If you are serious about seeking the long-term benefits of true teamwork and collaboration, then start with an audit of your measures and rewards. Here’s what you’re looking for…
- Does the way you measure, recognize, or reward performance provide an incentive for people to keep others out of the picture? For example, if you count sales dollars, are people taking the risk to try to close the deal alone rather than have to share the credit with someone else? Your systems might actually make that the smart economic decision. Don’t make a decision that’s bad for your customers and your business good for an individual.

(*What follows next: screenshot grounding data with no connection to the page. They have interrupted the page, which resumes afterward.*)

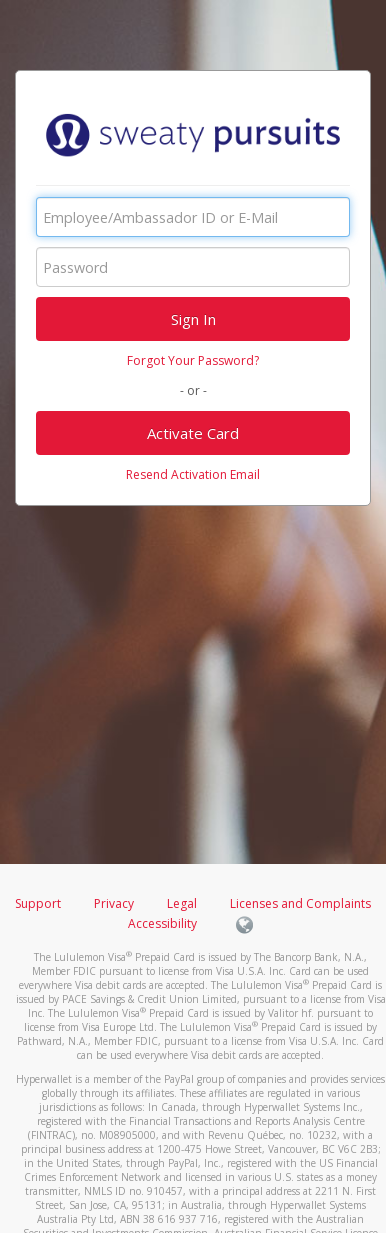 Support (38, 903)
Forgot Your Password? (193, 360)
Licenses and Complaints (300, 903)
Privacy (114, 903)
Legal (182, 903)
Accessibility (162, 923)
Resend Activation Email (193, 474)
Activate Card (193, 433) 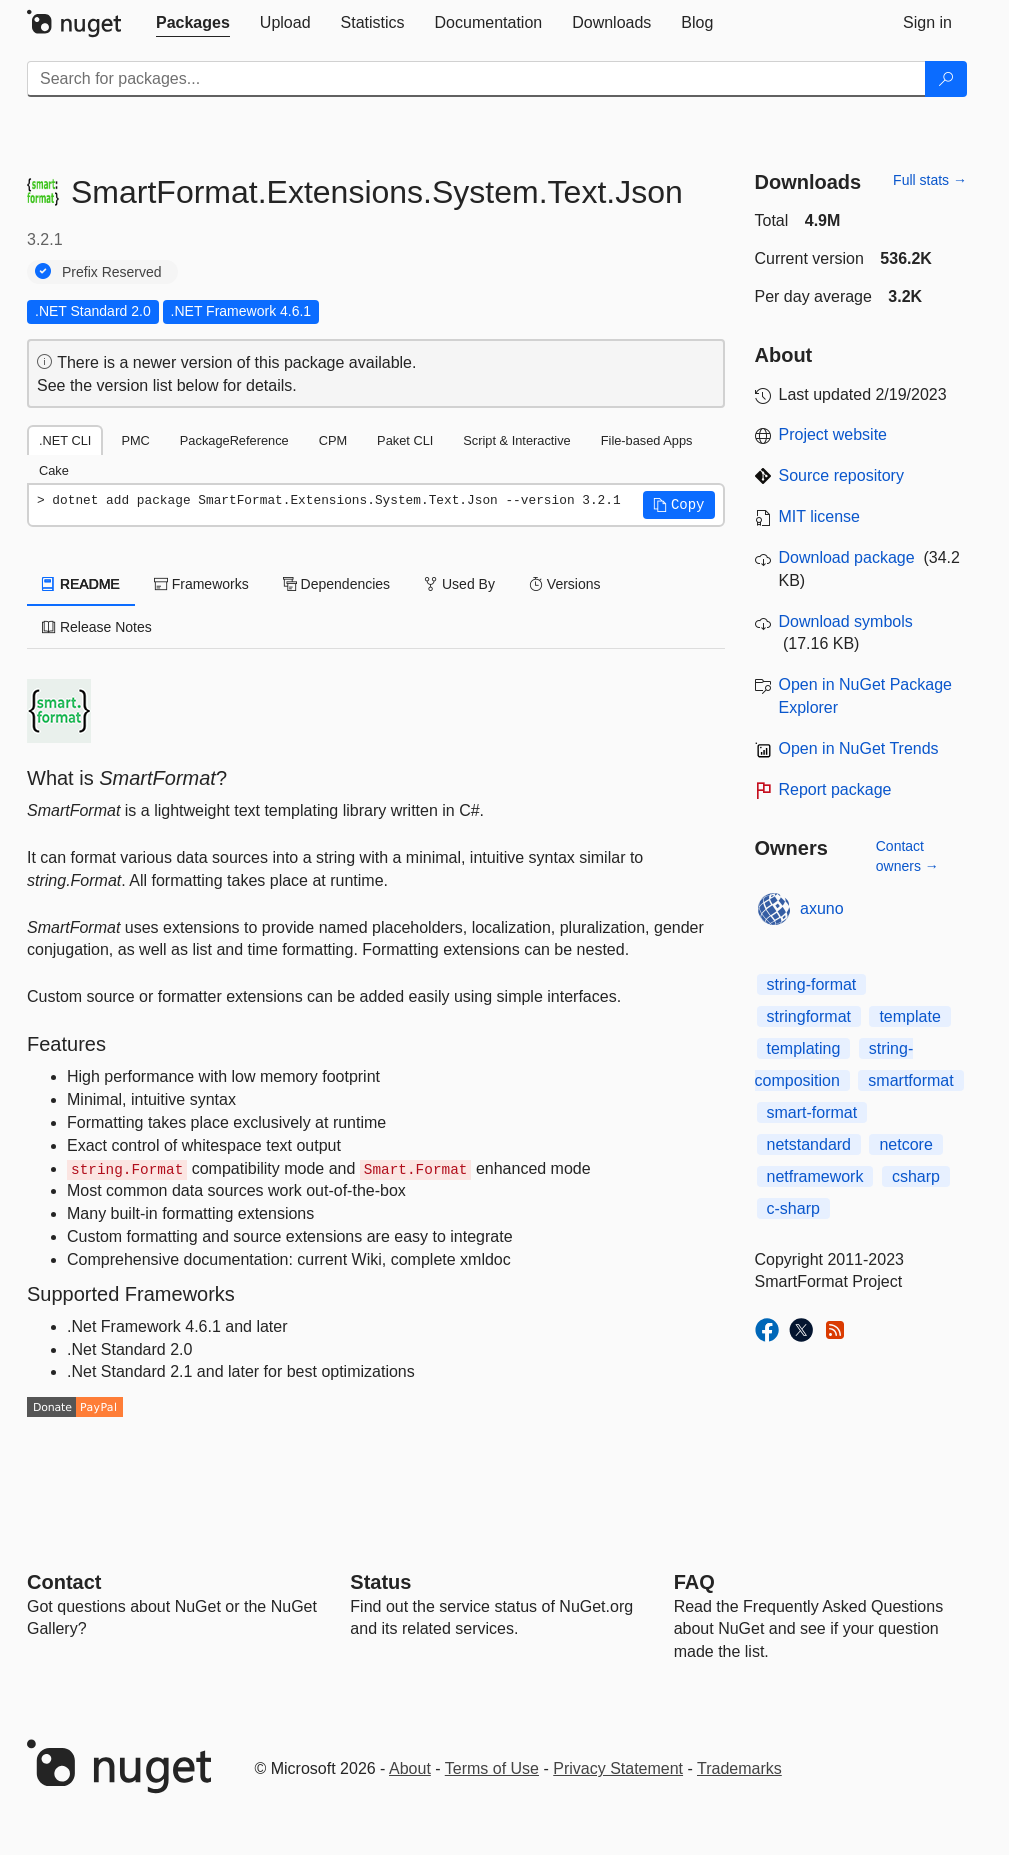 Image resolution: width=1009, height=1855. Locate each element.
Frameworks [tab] (201, 584)
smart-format (812, 1112)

- Do you celebrate the performance of individual stars, rather than winning teams? There is nothing more demoralizing than seeing someone standing alone on a stage accepting a plaque and knowing that someone else in the room who contributed is going unnoticed. If everyone leaves the room thinking about how they can be the one person on the platform next year, you’ve reinforced the lone wolf. Instead, if good teams watch as great teams are rewarded, they’ll see they can win together.
- Do you create silos by measuring leaders only on the performance of their business? If so, they have no incentive to collaborate in the best interest of the customer or the organization. In a drive to create the almighty accountability, many organizations are measuring the performance of a single business so narrowly that sharing resources or passing over a new product idea, a new customer, or a great team member can cause a leader to take a hit on their numbers. You’re dis-incenting teamwork.
If you’re worried about poor collaboration, silos, and a lack of teamwork, take a long hard look at how you measure, recognize, and reward people. You probably won’t have to look far to find the root cause.
Teamwork is hard work. You don’t need to make it any harder by expecting people to work against their own self-interest because of individually focused performance management and compensation systems.